いたずらな運命~信頼とエゴの狭間で~

柔らかな春の日差しが一転した。

ついに金融詐欺の容疑者として、警察が俺を突き止めたのだ。俺に聞きたいことがある、任意で話を聞きたい、と言って刑事が俺のマンションに来た。

俺はうまくかわしたい、と思い、なぜ刑事が来たのか、困惑して見せた。

だが、証拠がある、と言われた。

証拠は俺の指紋だと言うのだ。あの金融商品を売りつけるために訪ねた家の中に、俺の指紋がいくつもあったらしい。

しかし、なぜ俺の指紋とわかったのか? 俺には、前科はなかった。俺の指紋を誰が持っていたというのだ。会社の連中が誰かつかまったのか? だが、俺のことはあの担当者しか知らない。事務所に使っていたビルとパンフレットに記載されていた住所は違っていたから、事務所も知らないはずだ。どこから俺の指紋を手に入れたのか?

指紋が本当に俺のものだとどうして確認できるのだと反論したが、刑事は通報者が持っていたとは言ったが、名前は言わなかった。俺は、警察で事情聴取を受けることになった。

映画が成功したことで、俺にテレビや雑誌の取材があり、その結果、顔が知られるようになったのだろう。ヒゲをはやしたり、髪形も変え、気をつけていたつもりだが、結局は、

『面が割れたということか』と、俺は思った。つまり、通報者はテレビなどで見た顔が、あのときの営業マンだと気づいたのだ。

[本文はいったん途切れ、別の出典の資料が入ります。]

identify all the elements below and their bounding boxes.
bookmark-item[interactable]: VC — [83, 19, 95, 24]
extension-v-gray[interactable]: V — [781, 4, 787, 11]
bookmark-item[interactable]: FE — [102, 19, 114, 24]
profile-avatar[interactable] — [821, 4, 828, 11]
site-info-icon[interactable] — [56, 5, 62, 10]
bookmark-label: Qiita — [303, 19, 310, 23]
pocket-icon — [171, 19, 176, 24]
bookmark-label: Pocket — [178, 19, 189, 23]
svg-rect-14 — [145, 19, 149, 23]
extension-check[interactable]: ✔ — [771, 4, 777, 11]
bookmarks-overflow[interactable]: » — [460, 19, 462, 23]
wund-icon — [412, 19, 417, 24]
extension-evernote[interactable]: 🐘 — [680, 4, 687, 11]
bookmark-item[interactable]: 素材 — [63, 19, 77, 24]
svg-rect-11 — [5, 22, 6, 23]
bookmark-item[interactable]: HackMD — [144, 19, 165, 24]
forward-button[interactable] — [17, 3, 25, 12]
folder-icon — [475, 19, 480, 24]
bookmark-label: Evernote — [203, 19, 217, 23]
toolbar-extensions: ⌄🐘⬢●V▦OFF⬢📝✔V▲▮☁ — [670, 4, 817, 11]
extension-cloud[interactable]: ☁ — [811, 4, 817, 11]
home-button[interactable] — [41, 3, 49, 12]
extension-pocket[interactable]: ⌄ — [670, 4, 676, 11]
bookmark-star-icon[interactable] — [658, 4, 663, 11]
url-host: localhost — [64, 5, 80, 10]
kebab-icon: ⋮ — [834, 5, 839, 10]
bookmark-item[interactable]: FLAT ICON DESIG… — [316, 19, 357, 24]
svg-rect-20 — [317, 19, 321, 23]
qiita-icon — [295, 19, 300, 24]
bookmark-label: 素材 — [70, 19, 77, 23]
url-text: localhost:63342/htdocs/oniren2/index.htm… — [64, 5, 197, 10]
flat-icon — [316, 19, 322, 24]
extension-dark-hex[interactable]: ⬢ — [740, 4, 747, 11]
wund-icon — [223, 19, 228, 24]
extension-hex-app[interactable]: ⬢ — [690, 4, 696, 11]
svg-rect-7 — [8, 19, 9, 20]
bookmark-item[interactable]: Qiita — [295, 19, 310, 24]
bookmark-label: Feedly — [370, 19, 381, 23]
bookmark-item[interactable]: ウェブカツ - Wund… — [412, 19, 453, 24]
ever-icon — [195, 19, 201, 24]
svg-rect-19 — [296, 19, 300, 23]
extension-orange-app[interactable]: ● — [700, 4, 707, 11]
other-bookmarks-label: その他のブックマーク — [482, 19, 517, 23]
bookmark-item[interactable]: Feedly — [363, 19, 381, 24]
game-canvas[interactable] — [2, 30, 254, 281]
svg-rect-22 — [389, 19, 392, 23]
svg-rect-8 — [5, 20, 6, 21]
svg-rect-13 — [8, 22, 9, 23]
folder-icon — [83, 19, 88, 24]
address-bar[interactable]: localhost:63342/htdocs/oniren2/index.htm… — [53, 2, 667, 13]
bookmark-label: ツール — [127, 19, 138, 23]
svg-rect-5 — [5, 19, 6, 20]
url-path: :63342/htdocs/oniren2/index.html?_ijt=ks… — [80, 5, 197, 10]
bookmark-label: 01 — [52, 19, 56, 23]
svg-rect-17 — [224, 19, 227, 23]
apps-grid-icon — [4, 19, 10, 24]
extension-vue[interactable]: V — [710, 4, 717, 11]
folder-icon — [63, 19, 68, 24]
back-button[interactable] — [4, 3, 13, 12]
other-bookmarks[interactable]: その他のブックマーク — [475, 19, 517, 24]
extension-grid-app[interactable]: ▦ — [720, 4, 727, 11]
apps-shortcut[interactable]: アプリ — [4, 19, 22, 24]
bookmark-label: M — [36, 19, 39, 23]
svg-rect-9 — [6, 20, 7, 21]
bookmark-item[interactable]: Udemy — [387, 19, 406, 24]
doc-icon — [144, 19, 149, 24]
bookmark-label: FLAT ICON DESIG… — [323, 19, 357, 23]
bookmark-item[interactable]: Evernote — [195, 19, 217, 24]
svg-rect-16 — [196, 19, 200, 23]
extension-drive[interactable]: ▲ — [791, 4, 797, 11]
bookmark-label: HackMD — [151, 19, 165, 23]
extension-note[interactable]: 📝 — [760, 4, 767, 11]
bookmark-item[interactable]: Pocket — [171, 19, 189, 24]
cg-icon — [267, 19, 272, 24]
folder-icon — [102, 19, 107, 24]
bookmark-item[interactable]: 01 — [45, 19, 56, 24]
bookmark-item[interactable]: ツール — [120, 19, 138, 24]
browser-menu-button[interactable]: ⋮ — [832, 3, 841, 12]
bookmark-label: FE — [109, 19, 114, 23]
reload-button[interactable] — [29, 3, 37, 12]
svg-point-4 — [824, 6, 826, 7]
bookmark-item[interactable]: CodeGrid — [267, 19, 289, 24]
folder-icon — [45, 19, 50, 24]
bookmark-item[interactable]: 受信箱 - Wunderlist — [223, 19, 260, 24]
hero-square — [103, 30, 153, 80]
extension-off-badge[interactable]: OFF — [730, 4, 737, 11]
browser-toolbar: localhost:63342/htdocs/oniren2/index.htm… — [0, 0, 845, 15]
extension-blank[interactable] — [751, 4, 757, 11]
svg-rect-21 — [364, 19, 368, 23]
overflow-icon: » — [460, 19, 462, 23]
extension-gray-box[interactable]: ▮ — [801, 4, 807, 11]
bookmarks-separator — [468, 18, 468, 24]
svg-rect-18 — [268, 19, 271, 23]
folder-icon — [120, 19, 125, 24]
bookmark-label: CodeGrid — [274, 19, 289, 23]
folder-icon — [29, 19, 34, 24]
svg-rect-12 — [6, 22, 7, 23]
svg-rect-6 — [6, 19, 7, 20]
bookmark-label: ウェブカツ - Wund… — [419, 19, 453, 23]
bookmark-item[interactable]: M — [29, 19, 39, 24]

「おまえが詐欺をしたのは確実だ」と、警察は自信たっぷりに言い、俺も覚悟を決め、自白した。

マスコミはこぞって俺の事件を大々的に報道した。家族は泣いたに違いない。しかし、会いには来なかった。ついに起訴され、裁判が始まった。

やめておけば良かった。と、考えてもあとの祭りだ。しかし、そうしていたら映画の脚本のアイデアは浮かばなかった。俺は運命だと思い、裁判では正直に話した。

俺に対して、裁判官は好意的だった。なぜなら、俺は自分が犯した罪を隠すことなく認め、被害者には俺が手にした全額を返還し、さらに自分の財産を全て被災地に寄付すると言ったからだ。

「犯した罪は重いが、十分反省し、社会的制裁も受けたことを考慮に入れて、懲役二年、執行猶予五年の刑に処す」

というのが、裁判官が下した判決だった。

結局、俺は、晴れて自由の身となれた。

財産を全額寄付したことで生活は苦しくなったが、気は晴れていた。

しかし、耐えられない生活に戻りたくはなかった。だが、いい仕事には前科があるとつけないだろう。結局、俺には『脚本』しかない。

多かれ少なかれ、何らかの収入があれば、生きてはいける。だが、人生には楽しみがないと生きられない。『映画』こそ、俺の最高の楽しみで、人生だと改めて感じた。